Cost
Scores traces based on total cost. Set a budget — the score drops linearly as cost approaches the maximum.
How Cost Is Calculated
The cost evaluator sums the cost fields from all LLM spans in the trace. Each span's cost is calculated by the Python SDK automatically based on the model used and the token counts (input tokens + output tokens).
The SDK maintains an internal pricing table that maps model identifiers (e.g., gpt-4o, claude-sonnet-4-20250514) to per-token rates. When a span is recorded with usage data (prompt tokens, completion tokens), the SDK multiplies by the model's rate and attaches the cost to the span.

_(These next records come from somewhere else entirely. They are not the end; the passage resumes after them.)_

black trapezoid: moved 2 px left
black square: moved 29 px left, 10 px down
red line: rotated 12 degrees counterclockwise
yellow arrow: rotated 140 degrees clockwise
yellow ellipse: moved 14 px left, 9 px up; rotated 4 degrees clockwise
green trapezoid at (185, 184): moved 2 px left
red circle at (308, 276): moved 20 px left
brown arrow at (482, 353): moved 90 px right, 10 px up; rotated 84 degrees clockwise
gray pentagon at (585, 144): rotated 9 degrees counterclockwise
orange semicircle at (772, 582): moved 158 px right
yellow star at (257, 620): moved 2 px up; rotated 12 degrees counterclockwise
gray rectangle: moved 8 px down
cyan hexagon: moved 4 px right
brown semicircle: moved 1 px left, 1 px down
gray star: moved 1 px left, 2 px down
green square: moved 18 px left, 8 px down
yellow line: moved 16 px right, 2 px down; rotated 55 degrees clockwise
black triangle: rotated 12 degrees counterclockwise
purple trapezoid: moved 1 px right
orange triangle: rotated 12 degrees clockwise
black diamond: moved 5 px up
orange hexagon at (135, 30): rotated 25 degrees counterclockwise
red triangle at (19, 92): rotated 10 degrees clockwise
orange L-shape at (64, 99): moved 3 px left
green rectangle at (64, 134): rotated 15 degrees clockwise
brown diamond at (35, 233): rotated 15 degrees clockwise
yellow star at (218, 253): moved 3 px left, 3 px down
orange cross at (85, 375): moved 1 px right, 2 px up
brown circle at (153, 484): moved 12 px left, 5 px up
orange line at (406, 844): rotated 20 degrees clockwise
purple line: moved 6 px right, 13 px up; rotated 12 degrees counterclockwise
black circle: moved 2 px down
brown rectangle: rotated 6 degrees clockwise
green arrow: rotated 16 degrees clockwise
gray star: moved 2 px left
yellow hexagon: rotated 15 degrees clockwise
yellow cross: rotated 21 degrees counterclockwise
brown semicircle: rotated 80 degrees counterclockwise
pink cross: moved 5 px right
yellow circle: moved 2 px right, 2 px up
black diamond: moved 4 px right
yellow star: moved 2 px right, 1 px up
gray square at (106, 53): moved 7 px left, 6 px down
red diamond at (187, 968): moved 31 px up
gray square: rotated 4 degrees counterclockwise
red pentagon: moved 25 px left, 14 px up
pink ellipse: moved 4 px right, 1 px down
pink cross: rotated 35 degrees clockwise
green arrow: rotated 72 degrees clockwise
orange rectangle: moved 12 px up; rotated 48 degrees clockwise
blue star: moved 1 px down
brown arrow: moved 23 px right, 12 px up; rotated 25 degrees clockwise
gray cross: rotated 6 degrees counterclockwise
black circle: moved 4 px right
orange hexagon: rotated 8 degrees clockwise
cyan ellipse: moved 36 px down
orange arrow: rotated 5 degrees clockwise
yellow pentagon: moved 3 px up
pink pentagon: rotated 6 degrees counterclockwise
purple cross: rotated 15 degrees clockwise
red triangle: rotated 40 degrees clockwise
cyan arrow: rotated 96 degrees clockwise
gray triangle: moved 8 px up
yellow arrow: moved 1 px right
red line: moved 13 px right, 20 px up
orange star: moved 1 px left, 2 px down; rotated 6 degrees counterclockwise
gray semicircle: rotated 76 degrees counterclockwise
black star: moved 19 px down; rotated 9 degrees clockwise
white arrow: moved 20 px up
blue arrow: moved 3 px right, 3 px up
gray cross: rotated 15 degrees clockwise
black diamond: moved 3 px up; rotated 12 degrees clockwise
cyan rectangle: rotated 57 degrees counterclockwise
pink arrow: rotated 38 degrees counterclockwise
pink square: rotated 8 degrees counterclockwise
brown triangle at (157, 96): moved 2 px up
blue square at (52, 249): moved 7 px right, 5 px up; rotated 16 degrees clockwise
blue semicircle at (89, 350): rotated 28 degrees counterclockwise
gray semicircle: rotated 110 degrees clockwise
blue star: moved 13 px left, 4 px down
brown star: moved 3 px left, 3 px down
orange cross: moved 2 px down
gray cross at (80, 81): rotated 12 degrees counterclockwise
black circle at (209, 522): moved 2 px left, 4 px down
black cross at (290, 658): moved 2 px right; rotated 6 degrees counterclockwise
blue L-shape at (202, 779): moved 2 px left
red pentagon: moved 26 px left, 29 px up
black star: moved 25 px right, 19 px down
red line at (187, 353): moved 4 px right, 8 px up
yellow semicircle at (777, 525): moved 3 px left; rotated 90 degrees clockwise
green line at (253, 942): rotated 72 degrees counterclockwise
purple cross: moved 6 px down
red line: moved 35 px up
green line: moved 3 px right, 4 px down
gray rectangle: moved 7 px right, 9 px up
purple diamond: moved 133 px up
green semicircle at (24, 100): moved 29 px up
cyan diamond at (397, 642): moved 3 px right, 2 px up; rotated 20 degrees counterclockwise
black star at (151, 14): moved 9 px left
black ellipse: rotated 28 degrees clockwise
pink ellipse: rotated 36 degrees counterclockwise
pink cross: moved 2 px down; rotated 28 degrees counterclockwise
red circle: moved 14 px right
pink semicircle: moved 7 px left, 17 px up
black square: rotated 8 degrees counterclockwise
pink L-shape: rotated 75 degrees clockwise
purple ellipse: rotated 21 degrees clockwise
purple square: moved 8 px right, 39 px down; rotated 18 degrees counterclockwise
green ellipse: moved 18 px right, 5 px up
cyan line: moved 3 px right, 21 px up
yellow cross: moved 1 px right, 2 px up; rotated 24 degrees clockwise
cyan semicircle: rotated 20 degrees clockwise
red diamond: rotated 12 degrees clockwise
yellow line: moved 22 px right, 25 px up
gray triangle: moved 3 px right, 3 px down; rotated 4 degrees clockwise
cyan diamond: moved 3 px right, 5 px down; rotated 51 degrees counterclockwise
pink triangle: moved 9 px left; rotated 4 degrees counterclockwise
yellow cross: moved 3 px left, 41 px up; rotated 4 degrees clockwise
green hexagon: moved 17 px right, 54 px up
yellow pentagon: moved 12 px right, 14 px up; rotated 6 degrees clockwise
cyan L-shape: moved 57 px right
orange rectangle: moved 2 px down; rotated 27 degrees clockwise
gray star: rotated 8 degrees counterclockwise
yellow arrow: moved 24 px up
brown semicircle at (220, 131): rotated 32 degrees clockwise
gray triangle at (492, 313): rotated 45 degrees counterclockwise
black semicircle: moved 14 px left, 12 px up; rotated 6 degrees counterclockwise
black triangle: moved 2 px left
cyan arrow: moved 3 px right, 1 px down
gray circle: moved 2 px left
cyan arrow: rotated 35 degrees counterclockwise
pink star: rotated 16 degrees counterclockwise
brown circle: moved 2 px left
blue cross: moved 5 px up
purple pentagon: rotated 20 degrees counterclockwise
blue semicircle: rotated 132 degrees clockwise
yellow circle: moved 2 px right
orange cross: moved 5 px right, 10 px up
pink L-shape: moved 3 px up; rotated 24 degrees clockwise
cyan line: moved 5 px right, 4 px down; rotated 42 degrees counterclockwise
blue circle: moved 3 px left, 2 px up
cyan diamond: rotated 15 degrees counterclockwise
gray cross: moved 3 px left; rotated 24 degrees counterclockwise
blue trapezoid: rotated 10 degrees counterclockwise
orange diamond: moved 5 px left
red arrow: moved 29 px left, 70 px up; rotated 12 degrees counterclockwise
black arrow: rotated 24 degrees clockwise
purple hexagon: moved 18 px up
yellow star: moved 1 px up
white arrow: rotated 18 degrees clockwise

The evaluator then sums these span-level costs to get the total trace cost.
Cost Sources
Cost data flows through the system as follows:
- Your agent makes LLM calls. The LLM provider returns token usage in the response.
- The 2Signal SDK captures the
modelname andusage(prompt_tokens, completion_tokens) from the LLM response. - The SDK looks up the model in its pricing table and calculates
cost = (input_tokens * input_rate) + (output_tokens * output_rate). - This cost is attached to the span's metadata and sent to the 2Signal API with the trace.
- The cost evaluator sums all span costs to produce the total trace cost, then scores it against your thresholds.
If a span does not have cost data (e.g., non-LLM spans like tool calls or custom spans), it contributes $0 to the total. Only spans with both a recognized model and token usage are costed.
Config
| Field | Type | Required | Default | Description |
|---|---|---|---|---|
max_cost_usd | number | Yes | — | Max acceptable cost in USD (score = 0 above this) |
target_cost_usd | number | No | max / 2 | Ideal cost in USD (score = 1 below this) |
Example
{
"max_cost_usd": 0.05,
"target_cost_usd": 0.01
}Scoring
- Below
target_cost_usd: score = 1.0 - Between target and max: linear interpolation (1.0 → 0.0)
- Above
max_cost_usd: score = 0.0
Use Cases
- Budget enforcement — set a per-trace cost ceiling that matches your economics. If a single agent run costs more than your revenue from that interaction, you need to know immediately.
- Cost regression detection — catch when prompt changes, new tools, or model upgrades silently increase costs. A prompt that adds "think step by step" might double your token usage.
- Comparing model efficiency — run the same workload across different models and compare cost scores. A smaller model might score 1.0 on cost while still passing your quality evaluators.
- Optimizing agent loops — agents that retry or loop excessively burn tokens. Low cost scores highlight traces where the agent ran more steps than necessary.
Choosing Thresholds
Thresholds vary widely depending on the complexity of your agent's tasks:
| Use Case | target_cost_usd | max_cost_usd | Notes |
|---|---|---|---|
| Simple Q&A / classification | 0.001 | 0.01 | Single LLM call, short context |
| RAG with retrieval | 0.005 | 0.03 | Retrieval + generation, moderate context |
| Multi-step reasoning | 0.01 | 0.10 | Chain-of-thought, multiple LLM calls |
| Agents with tool calls | 0.05 | 0.50 | Iterative tool use, potentially many LLM calls |
| Complex multi-agent workflows | 0.10 | 1.00 | Multiple agents collaborating, large contexts |
Start by running without a cost evaluator, then check the cost distribution in your dashboard to set realistic thresholds based on actual data.
Alerts
Cost evaluator scores integrate with the 2Signal alerting system. When a trace scores below your configured alert threshold, you can receive notifications in the dashboard. This is especially useful for catching cost spikes in production before they impact your bill.
Combine cost alerts with usage monitoring (available on the Usage page in the dashboard) for full budget visibility. Usage monitoring tracks aggregate monthly spend, while the cost evaluator catches individual expensive traces.